# Given data:
== Segment start ==
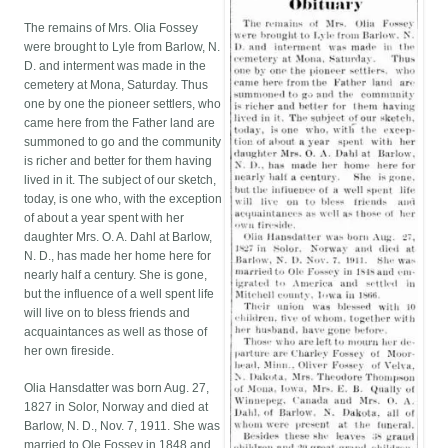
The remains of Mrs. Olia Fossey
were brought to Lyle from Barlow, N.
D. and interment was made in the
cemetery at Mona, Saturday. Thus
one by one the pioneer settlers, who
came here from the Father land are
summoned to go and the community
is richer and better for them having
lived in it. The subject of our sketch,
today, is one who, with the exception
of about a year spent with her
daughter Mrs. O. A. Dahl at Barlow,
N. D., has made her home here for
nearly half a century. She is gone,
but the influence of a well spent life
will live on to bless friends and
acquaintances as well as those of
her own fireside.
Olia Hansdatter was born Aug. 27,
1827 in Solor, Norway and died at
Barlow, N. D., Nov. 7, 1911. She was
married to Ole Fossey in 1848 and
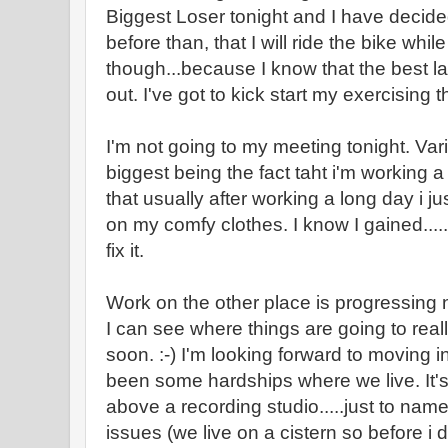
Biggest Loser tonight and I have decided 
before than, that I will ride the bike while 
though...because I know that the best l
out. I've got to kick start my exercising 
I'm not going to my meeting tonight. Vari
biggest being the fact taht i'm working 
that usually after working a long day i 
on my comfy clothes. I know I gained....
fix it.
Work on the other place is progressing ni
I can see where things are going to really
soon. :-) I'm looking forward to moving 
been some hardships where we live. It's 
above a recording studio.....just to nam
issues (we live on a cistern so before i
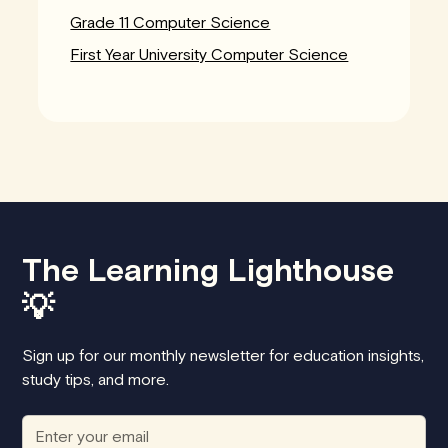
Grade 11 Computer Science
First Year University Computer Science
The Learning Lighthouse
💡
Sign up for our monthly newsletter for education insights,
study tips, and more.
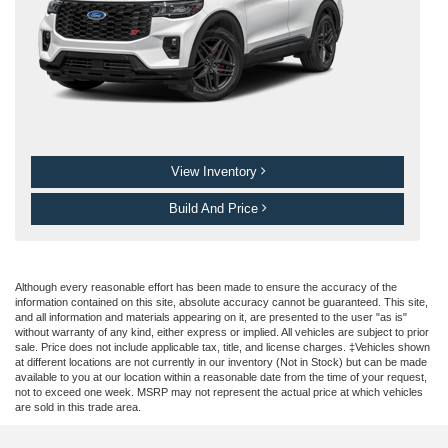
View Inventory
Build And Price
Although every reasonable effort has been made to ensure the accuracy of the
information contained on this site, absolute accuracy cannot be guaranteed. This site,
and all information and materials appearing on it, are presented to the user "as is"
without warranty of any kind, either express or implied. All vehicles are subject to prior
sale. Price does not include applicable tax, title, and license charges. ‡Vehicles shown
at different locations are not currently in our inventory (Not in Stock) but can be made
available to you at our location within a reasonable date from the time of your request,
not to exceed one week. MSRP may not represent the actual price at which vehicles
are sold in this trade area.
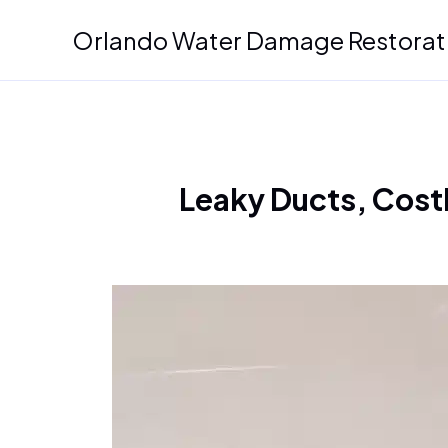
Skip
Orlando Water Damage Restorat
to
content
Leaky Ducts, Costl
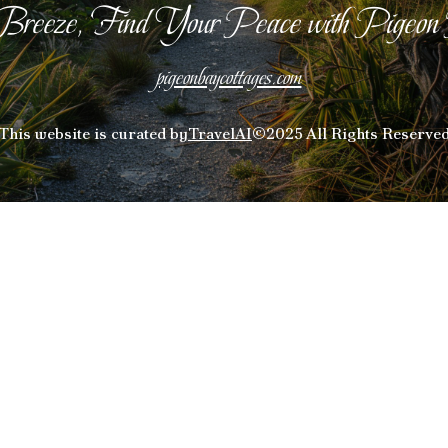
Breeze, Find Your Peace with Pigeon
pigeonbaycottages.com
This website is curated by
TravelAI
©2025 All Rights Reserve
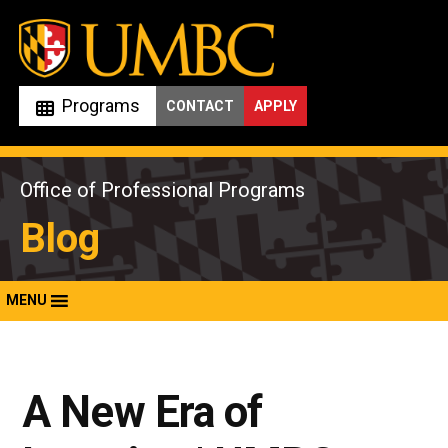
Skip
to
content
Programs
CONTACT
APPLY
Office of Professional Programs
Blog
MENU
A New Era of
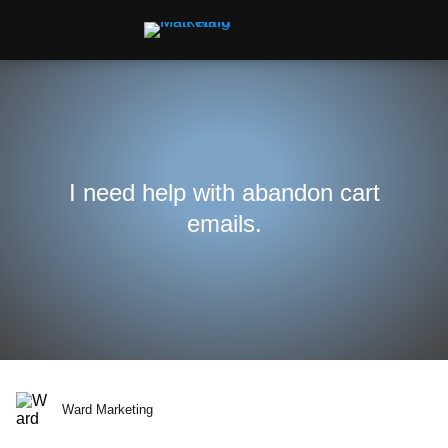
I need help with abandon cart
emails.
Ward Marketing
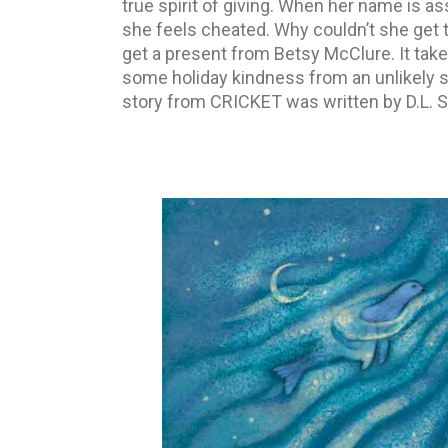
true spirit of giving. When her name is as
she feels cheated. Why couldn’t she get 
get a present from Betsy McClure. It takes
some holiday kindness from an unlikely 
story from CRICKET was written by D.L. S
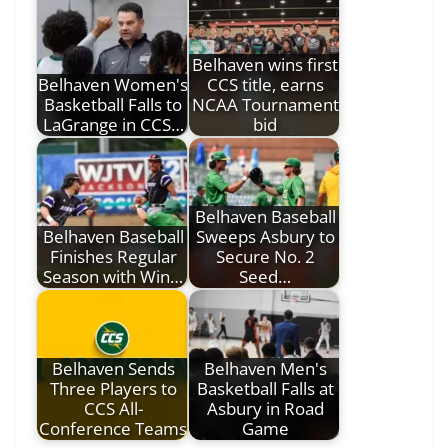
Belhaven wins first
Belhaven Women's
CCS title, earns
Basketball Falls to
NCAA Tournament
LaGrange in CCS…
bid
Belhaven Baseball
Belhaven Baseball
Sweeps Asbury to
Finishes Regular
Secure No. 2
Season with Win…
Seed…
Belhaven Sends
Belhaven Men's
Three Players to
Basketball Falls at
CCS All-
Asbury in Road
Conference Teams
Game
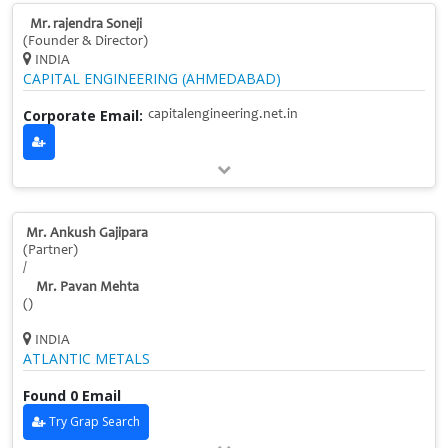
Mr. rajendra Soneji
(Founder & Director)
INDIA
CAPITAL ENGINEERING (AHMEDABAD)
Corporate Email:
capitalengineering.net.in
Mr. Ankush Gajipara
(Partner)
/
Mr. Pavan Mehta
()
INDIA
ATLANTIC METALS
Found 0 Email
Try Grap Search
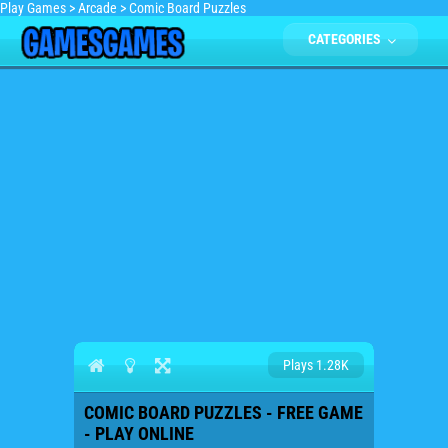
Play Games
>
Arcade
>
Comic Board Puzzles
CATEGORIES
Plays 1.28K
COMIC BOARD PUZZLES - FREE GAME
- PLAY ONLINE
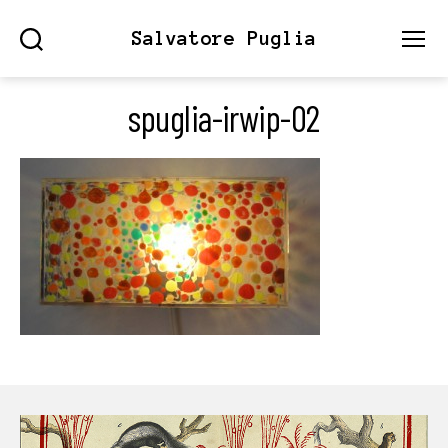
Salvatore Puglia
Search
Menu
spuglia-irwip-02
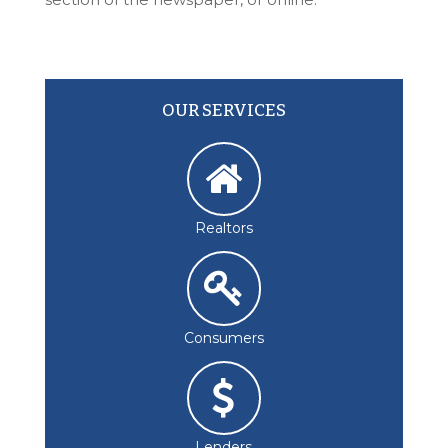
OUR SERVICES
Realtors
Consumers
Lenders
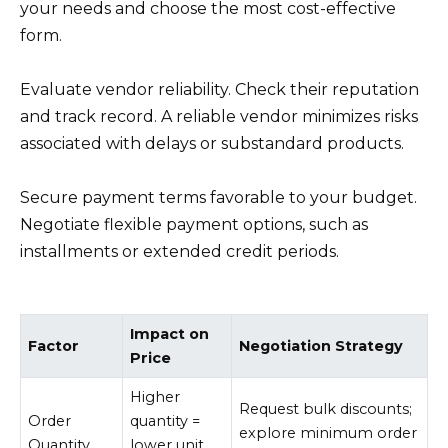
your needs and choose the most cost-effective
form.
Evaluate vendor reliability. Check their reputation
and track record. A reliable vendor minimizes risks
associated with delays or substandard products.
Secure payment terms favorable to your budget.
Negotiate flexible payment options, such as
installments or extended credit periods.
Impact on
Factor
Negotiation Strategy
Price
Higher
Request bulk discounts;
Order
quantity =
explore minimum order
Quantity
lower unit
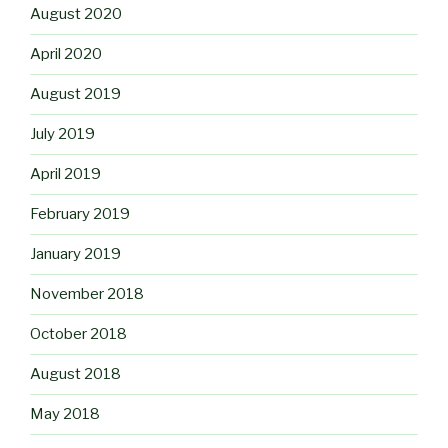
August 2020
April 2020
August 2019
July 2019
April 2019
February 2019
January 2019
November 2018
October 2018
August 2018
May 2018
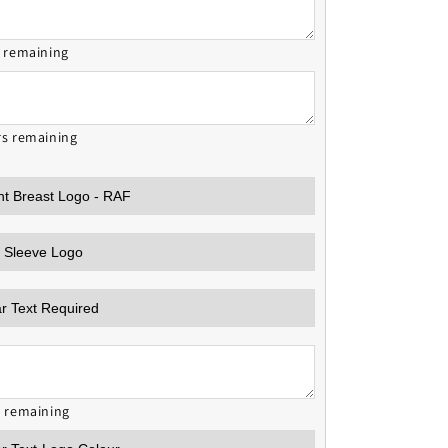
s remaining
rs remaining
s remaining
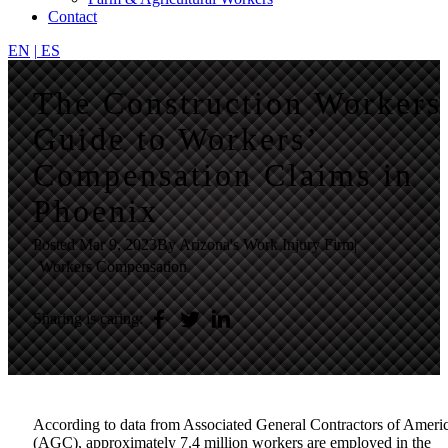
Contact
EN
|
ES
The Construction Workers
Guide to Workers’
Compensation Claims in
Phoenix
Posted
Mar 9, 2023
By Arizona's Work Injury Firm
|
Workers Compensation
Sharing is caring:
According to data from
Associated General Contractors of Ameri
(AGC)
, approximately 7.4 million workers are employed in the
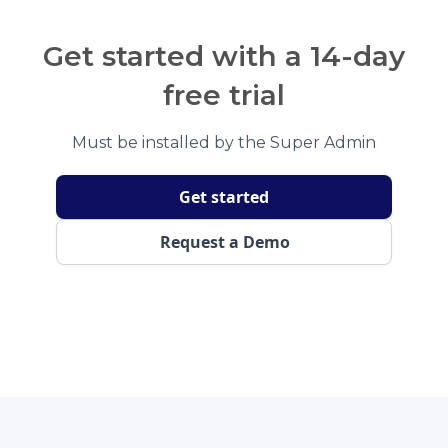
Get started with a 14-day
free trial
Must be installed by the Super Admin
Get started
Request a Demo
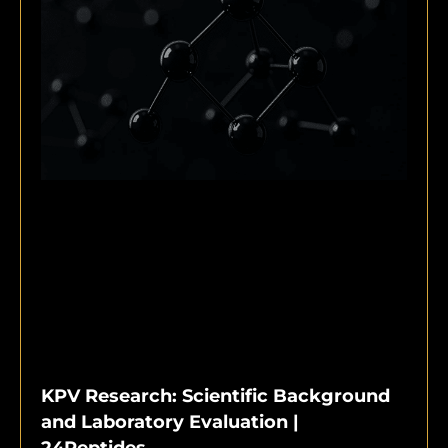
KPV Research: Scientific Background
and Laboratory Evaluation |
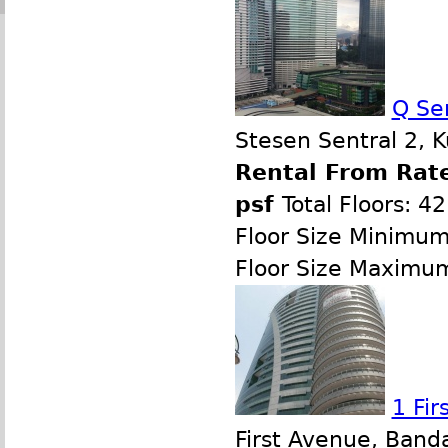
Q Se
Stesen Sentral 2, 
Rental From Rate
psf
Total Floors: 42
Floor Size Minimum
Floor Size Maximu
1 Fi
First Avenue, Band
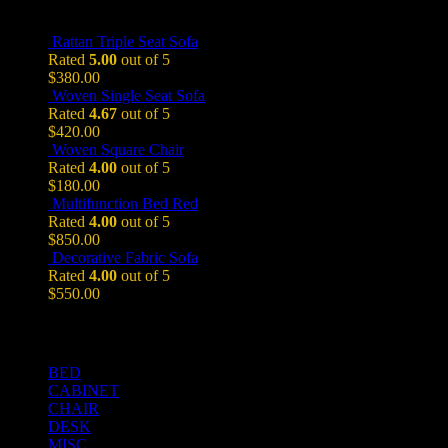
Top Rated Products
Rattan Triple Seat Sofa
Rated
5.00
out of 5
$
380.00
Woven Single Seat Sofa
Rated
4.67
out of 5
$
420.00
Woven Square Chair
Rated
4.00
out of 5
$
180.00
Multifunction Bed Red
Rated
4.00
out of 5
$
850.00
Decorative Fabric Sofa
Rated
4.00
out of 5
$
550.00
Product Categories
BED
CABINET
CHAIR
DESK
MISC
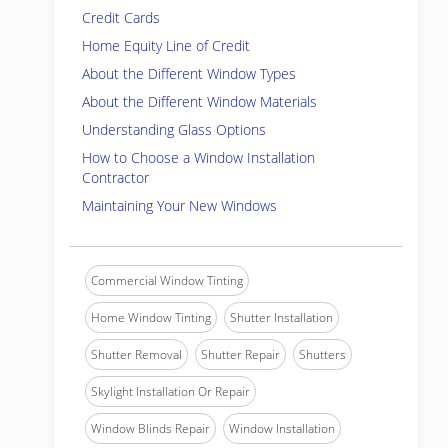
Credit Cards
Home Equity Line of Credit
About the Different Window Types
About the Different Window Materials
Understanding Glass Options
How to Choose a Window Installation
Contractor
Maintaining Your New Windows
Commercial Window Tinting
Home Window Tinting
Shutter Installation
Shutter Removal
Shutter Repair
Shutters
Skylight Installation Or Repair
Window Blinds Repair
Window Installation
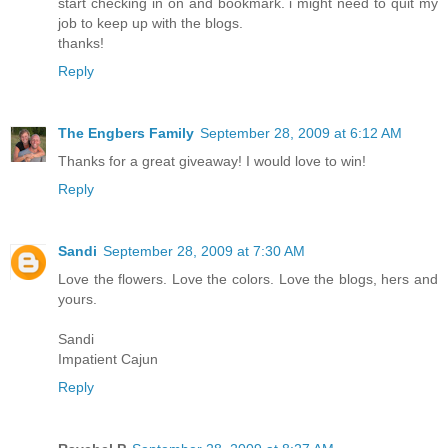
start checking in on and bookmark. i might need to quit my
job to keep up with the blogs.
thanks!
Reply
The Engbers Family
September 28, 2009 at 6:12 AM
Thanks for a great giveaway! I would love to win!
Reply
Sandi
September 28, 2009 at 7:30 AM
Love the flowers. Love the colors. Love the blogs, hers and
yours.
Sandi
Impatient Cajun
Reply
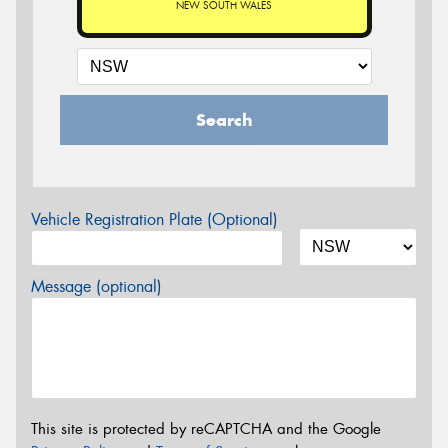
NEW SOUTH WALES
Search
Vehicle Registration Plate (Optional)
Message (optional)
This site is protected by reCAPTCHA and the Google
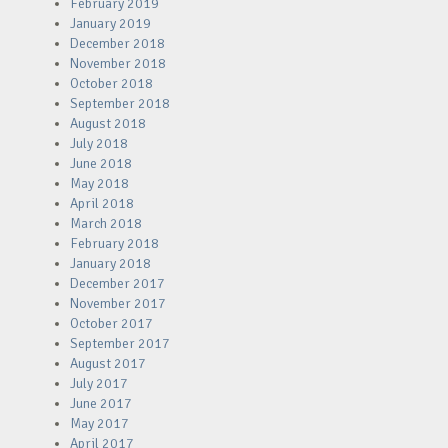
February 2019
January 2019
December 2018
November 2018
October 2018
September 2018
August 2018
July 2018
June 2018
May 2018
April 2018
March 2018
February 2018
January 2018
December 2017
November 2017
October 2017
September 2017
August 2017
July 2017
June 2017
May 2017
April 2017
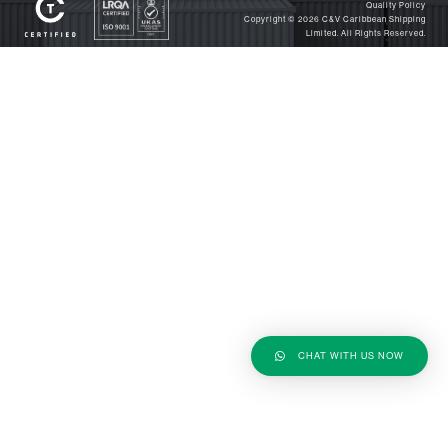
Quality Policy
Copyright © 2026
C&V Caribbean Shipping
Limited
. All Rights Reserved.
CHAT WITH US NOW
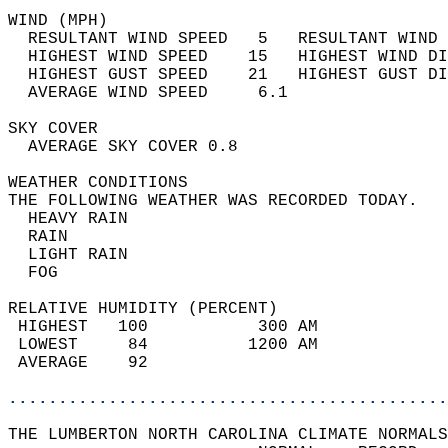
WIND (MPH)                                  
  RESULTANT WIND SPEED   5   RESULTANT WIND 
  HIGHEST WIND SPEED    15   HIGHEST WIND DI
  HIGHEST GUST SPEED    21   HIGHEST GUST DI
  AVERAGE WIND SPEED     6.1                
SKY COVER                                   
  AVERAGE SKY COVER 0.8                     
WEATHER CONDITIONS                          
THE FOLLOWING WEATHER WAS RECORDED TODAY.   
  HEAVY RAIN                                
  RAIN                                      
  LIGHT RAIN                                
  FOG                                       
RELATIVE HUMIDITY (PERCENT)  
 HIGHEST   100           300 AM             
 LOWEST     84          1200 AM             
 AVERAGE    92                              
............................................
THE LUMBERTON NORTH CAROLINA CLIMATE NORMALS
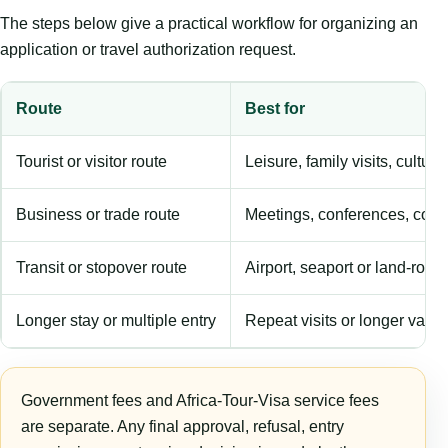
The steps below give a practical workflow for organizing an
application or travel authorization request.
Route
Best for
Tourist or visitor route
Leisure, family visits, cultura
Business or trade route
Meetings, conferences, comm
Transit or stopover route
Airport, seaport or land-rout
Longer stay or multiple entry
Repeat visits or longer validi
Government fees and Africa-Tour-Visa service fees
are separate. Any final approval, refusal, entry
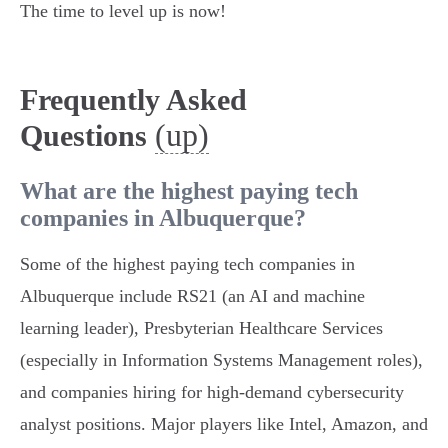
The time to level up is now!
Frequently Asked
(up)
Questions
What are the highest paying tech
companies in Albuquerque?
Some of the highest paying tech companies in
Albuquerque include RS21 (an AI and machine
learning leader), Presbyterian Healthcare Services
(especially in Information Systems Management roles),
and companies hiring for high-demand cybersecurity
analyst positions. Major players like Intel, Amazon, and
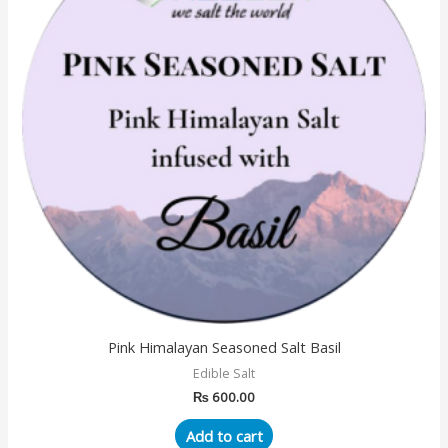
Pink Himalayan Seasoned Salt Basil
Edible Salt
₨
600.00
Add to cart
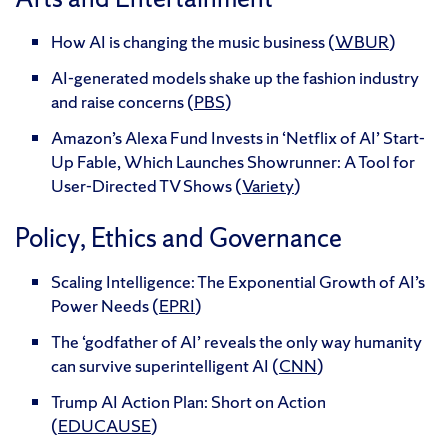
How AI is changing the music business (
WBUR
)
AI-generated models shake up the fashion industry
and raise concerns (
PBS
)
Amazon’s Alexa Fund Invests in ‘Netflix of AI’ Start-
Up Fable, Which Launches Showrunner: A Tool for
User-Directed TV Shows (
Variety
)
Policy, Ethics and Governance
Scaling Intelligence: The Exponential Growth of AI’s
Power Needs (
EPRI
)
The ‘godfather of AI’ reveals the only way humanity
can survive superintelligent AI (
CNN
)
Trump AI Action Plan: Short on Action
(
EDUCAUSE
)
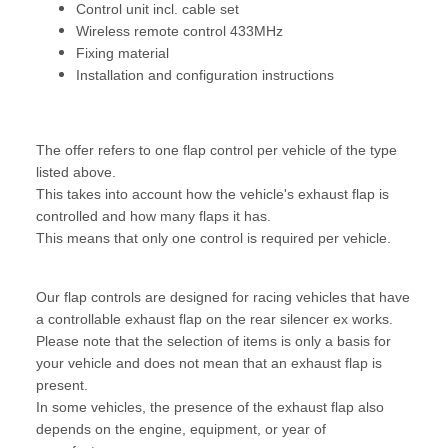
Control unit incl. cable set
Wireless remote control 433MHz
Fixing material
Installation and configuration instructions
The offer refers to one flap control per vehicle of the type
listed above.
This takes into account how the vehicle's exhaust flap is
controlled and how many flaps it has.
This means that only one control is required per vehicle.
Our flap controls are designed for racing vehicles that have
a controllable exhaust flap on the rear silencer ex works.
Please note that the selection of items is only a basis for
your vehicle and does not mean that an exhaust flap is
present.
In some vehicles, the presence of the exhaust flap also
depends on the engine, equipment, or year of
== Segment end ==
Quote word for word only the lines above from the one containing "By Arizona's Work Injury Firm" through the one containing "Home Window Tinting". Pictures stay out of your copy.

By Arizona's Work Injury Firm
|
Workers Compensation
Sharing is caring:
According to data from
Associated General Contractors of Ameri
(AGC)
, approximately 7.4 million workers are employed in the
Get started with a 14-day
free trial
Must be installed by the Super Admin
Get started
Request a Demo
KPV Research: Scientific Background
and Laboratory Evaluation |
Q Se
Stesen Sentral 2, 
Rental From Rate
psf
Total Floors: 42
Floor Size Minimum
Floor Size Maximu
1 Fi
First Avenue, Band
Top Rated Products
Rattan Triple Seat Sofa
Rated
5.00
out of 5
$
380.00
Woven Single Seat Sofa
Rated
4.67
out of 5
$
420.00
Woven Square Chair
Rated
4.00
out of 5
$
180.00
Multifunction Bed Red
Rated
4.00
out of 5
$
850.00
Decorative Fabric Sofa
Rated
4.00
out of 5
$
550.00
Product Categories
BED
CABINET
CHAIR
DESK
MISC
Credit Cards
Home Equity Line of Credit
About the Different Window Types
About the Different Window Materials
Understanding Glass Options
How to Choose a Window Installation
Contractor
Maintaining Your New Windows
Commercial Window Tinting
Home Window Tinting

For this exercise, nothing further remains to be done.